WHAT THE TASK REQUIRES ::
Set down every line from the one containing "Elektroforez Tankı" through the last line of the records below, exactly as written, and leave out the pictures.

INPUT DATA ::
################
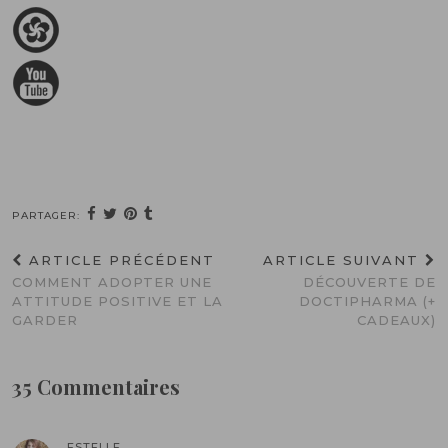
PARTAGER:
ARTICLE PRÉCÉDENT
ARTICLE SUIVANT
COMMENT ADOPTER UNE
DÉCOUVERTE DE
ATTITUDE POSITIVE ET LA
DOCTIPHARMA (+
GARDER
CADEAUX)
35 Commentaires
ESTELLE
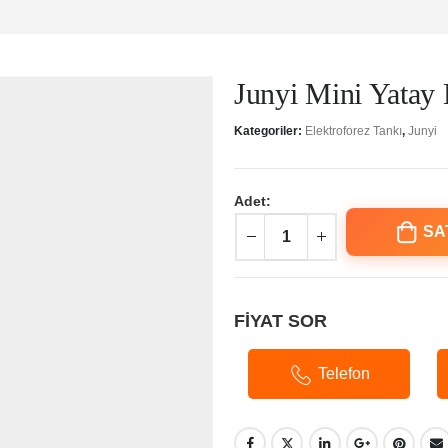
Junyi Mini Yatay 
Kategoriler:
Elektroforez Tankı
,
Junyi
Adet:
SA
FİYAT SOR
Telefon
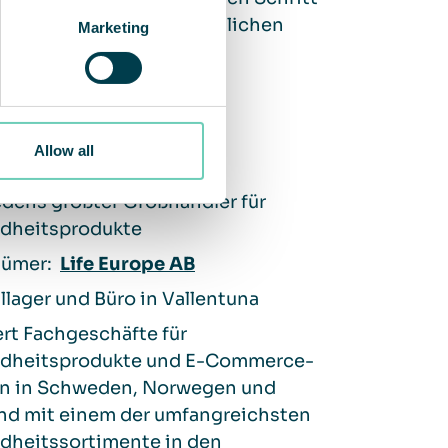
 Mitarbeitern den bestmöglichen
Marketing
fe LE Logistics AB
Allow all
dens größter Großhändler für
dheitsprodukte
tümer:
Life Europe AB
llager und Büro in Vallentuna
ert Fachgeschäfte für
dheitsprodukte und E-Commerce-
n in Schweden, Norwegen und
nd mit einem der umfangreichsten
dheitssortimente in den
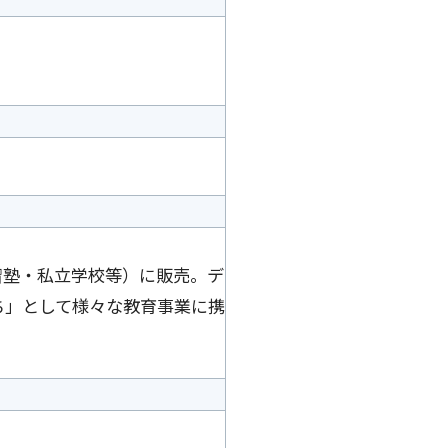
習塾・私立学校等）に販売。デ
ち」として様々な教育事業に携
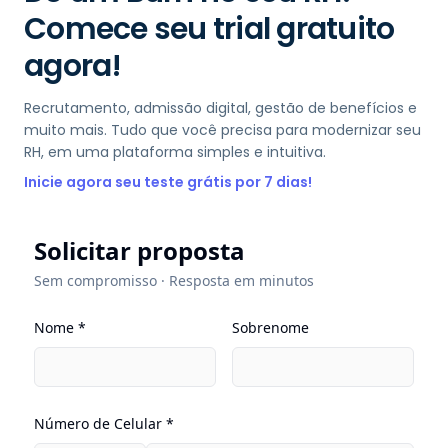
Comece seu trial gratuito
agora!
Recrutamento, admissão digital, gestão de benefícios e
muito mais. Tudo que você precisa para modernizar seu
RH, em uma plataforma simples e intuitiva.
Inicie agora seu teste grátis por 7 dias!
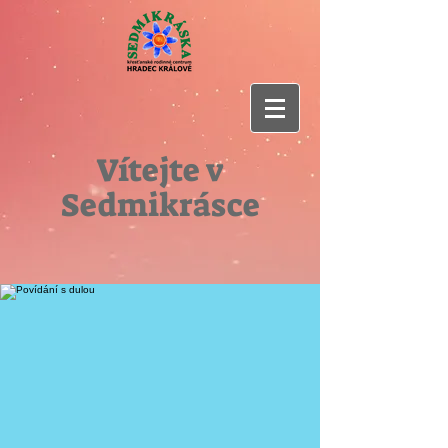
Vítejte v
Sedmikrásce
################
TASK OUTPUT ::
Elektroforez Tankı
,
Junyi
Adet:
SA
FİYAT SOR
Telefon
 Mitarbeitern den bestmöglichen
Marketing
fe LE Logistics AB
Allow all
dens größter Großhändler für
dheitsprodukte
tümer:
Life Europe AB
llager und Büro in Vallentuna
ert Fachgeschäfte für
dheitsprodukte und E-Commerce-
n in Schweden, Norwegen und
nd mit einem der umfangreichsten
dheitssortimente in den
習塾・私立学校等）に販売。デ
ち」として様々な教育事業に携
Comece seu trial gratuito
agora!
Recrutamento, admissão digital, gestão de benefícios e
muito mais. Tudo que você precisa para modernizar seu
RH, em uma plataforma simples e intuitiva.
Inicie agora seu teste grátis por 7 dias!
Vítejte v
Sedmikrásce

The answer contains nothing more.